Znalazłam się po drugiej stronie... jestem tą trzecią...
Niczego nieświadoma rozkochałam w sobie mojego dobrego kolegę, który nota bene ma żonę i dwoje dzieci.
Zawsze traktowałam go jak kolegę i tylko kolegę, bo wiedziałam, że nic więcej być nie może...
Wczoraj znów przyjechał do mnie. Niby martwił się o mnie, bo jestem chora.
Tylko że, jak się później okazało, zrobił to w tajemnicy przed swoją żoną...
Przywiózł ogromny kosz z owocami i słodyczami i patrzył na mnie jak szczeniak. Kiedy zapytałam o co chodzi, usłyszałam "od dawna nie mogę przestać o Tobie myśleć...". Poczułam się jakby ktoś dał mi w twarz.
Kazałam mu natychmiast wyjść.
Przyciągnął mnie do siebie, przytulił i po chwili wyszedł. Czułam się, jakby uderzył we mnie piorun!

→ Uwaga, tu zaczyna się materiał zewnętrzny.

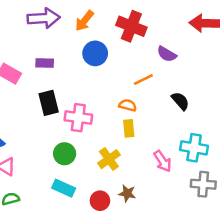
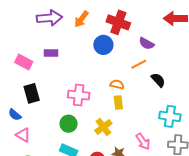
blue circle: (95, 53) -> (103, 45), moved
orange line: (143, 79) -> (139, 64), moved
black rectangle: (49, 103) -> (32, 93), moved
pink arrow: (163, 161) -> (143, 141), moved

Zastanawiam się, co zrobiłam nie tak i jak w ogóle mogło dojść do takiej sytuacji. Nie wyobrażam sobie utrzymywania kontaktów ani z nim, ani z jego żoną. Znam ją dość dobrze i uważam, że jest wspaniałą kobietą. Jeżeli oni rozstaną się, to nigdy sobie tego nie wybaczę!